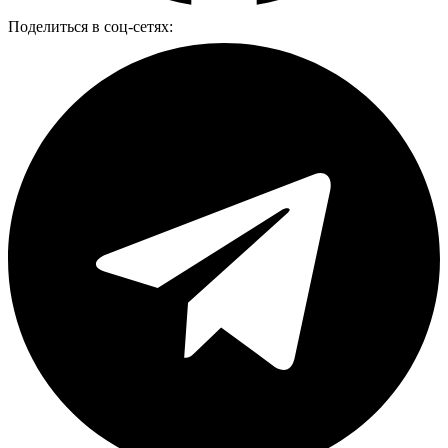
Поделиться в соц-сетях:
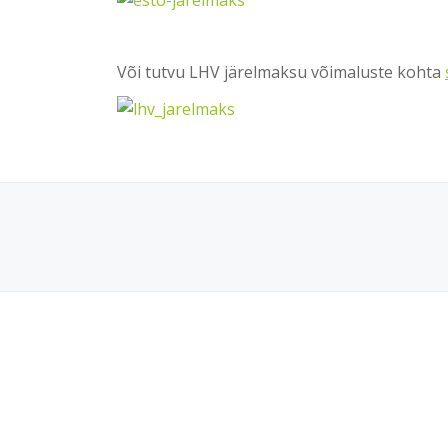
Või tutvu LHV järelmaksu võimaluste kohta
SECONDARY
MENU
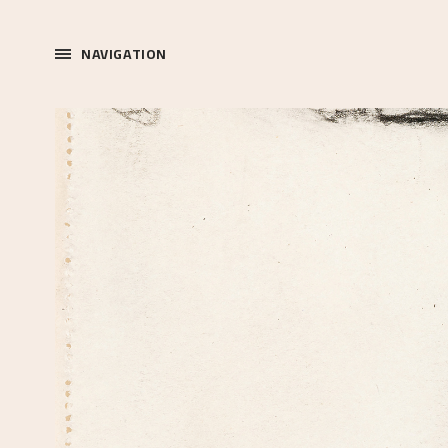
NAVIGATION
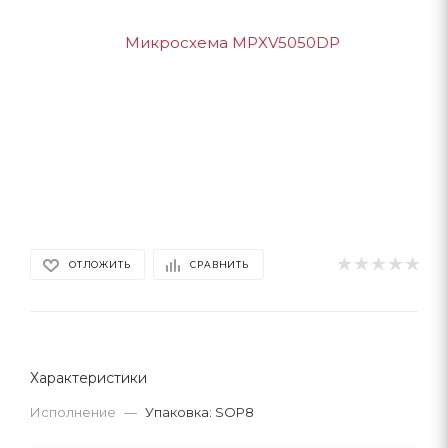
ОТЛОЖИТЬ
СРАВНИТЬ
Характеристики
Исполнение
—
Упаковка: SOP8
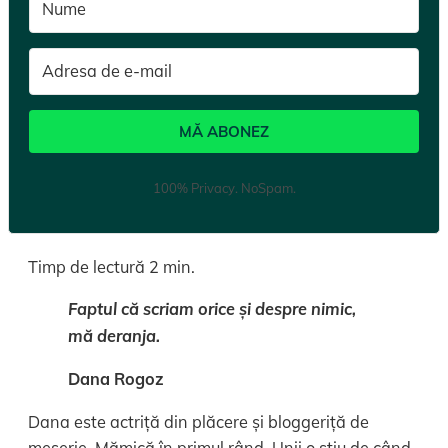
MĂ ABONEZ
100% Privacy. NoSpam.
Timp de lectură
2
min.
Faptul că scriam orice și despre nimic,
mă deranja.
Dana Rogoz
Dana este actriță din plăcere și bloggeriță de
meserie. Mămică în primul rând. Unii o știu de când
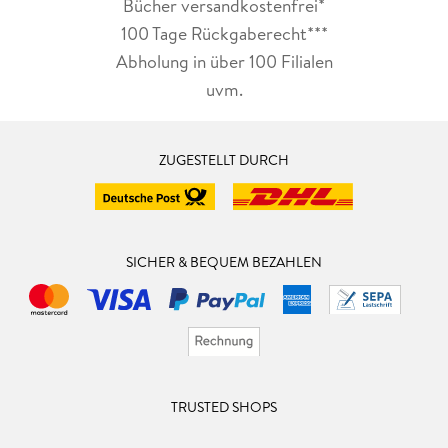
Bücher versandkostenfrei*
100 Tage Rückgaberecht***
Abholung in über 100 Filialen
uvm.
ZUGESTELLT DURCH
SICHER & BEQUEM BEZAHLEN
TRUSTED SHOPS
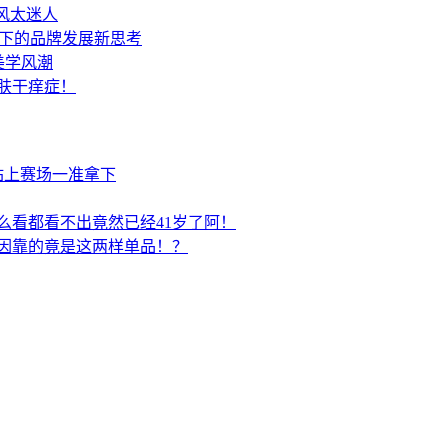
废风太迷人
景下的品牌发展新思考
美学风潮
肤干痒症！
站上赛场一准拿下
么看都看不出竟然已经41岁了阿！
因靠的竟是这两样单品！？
---
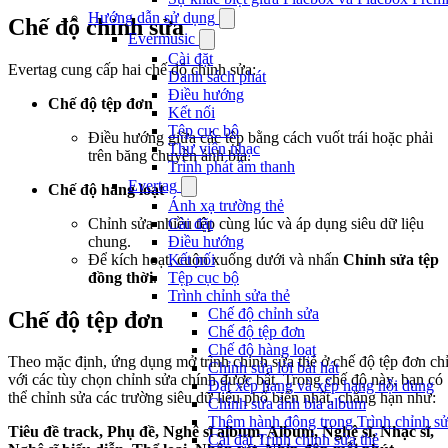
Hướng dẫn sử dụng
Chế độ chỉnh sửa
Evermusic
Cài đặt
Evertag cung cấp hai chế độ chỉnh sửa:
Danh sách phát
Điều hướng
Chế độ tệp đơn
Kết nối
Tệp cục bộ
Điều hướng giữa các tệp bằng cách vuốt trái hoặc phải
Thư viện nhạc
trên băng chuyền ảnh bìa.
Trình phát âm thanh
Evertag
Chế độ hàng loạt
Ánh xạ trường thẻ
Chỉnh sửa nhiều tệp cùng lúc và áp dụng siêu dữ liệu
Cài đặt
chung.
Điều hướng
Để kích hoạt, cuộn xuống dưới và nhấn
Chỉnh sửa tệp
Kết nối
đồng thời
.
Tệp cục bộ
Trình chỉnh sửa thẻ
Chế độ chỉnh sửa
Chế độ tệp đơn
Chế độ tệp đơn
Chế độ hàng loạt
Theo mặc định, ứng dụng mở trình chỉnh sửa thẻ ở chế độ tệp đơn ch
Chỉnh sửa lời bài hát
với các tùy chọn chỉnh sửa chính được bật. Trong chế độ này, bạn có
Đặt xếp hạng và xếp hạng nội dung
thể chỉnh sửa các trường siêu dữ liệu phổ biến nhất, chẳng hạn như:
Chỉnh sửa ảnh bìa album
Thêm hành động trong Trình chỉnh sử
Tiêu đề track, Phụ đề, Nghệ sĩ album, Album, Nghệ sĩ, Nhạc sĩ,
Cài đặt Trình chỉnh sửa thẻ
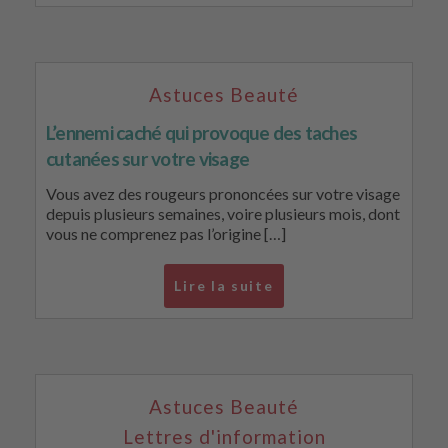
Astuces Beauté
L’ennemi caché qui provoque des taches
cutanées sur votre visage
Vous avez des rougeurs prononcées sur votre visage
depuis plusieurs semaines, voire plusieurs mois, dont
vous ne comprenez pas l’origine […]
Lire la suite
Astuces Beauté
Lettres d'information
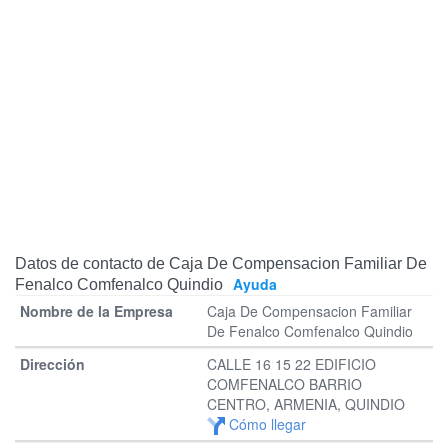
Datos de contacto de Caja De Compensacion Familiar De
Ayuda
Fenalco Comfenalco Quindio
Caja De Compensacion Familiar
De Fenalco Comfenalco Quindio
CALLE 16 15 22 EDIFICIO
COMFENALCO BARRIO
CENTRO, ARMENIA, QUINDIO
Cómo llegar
---
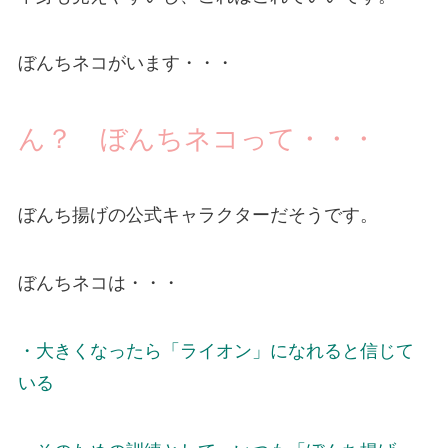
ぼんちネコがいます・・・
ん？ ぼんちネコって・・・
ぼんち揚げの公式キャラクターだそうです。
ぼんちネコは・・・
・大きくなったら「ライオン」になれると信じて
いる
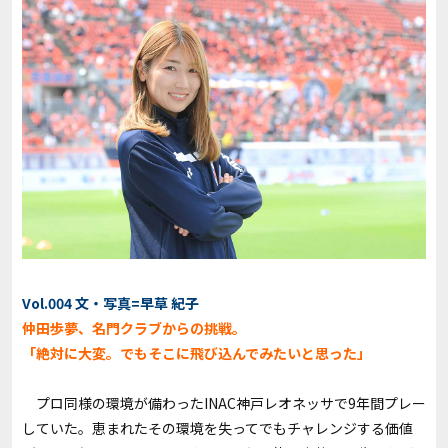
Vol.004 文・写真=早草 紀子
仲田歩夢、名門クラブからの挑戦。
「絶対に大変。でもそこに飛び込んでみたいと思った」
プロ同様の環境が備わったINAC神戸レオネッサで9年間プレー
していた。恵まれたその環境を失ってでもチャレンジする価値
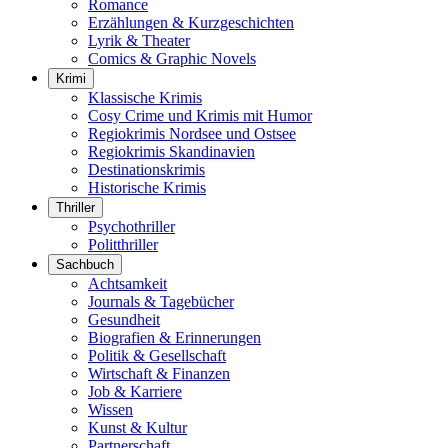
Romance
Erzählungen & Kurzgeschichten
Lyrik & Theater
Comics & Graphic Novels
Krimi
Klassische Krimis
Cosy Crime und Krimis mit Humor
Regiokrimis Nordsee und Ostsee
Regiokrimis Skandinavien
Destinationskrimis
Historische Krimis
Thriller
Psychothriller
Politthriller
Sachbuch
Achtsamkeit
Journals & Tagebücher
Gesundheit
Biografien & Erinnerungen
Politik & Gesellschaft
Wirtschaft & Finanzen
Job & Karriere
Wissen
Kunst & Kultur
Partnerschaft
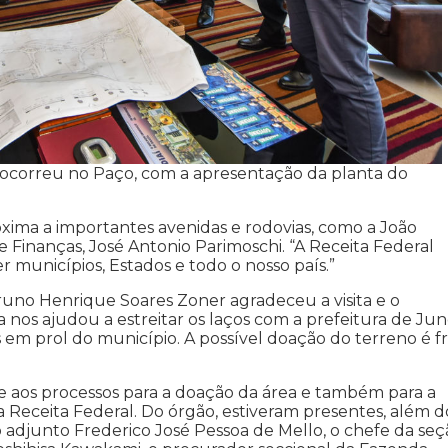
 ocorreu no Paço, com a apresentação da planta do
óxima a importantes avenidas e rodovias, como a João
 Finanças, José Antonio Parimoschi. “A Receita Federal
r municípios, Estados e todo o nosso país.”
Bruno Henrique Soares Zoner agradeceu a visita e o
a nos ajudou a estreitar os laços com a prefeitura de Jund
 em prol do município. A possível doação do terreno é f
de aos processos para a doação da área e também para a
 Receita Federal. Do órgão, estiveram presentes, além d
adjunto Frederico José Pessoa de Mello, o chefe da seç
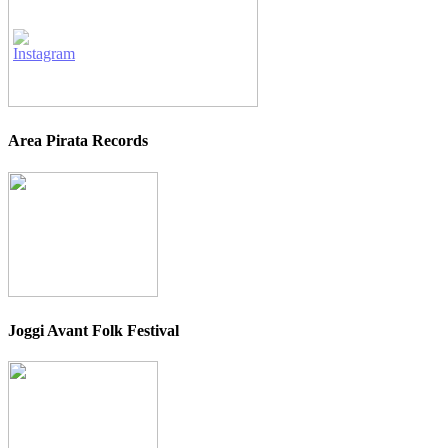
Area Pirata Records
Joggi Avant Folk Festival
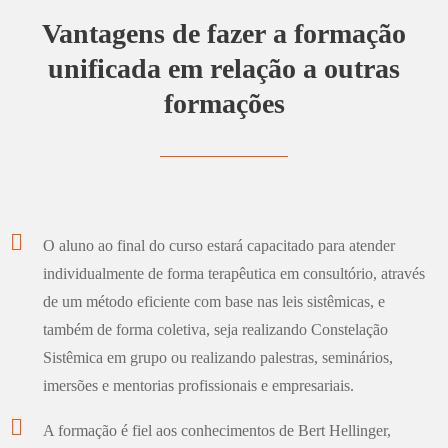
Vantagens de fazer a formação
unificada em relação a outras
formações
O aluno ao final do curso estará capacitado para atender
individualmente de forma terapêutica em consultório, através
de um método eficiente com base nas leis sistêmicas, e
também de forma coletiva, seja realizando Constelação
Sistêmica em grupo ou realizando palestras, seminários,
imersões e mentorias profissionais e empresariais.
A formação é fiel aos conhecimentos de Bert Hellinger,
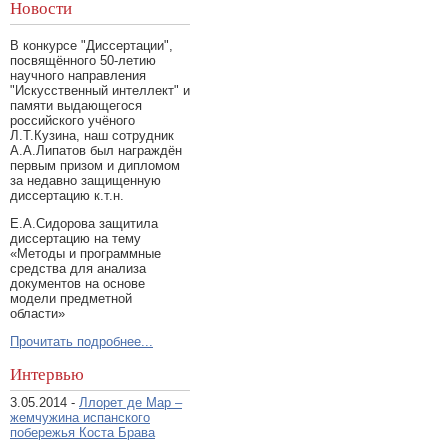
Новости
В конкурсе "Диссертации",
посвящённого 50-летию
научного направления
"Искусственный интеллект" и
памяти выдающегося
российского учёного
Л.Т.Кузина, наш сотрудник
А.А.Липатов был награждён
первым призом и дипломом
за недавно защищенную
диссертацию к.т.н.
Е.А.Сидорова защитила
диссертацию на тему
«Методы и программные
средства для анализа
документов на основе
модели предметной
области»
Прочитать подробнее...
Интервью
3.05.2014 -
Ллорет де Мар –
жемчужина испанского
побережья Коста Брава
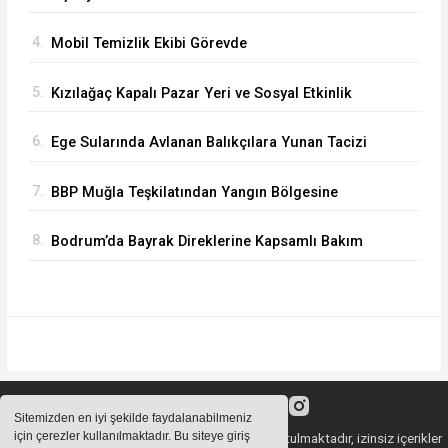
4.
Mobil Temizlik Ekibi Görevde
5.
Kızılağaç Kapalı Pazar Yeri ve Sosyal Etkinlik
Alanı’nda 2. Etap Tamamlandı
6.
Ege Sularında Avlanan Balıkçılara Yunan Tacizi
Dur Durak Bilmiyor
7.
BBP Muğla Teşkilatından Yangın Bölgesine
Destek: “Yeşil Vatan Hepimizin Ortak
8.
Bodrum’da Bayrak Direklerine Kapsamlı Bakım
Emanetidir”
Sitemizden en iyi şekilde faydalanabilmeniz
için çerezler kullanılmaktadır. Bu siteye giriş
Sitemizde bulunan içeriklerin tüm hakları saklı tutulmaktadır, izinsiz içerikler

What is needed — Using the listing above, restate exactly the range between the lines holding "100 Tage Rückgaberecht***" and "因靠的竟是这两样单品！？", inclusive, with pictures left out.

Answer section —
100 Tage Rückgaberecht***
Abholung in über 100 Filialen
uvm.
ZUGESTELLT DURCH
SICHER & BEQUEM BEZAHLEN
TRUSTED SHOPS
废风太迷人
景下的品牌发展新思考
美学风潮
肤干痒症！
站上赛场一准拿下
么看都看不出竟然已经41岁了阿！
因靠的竟是这两样单品！？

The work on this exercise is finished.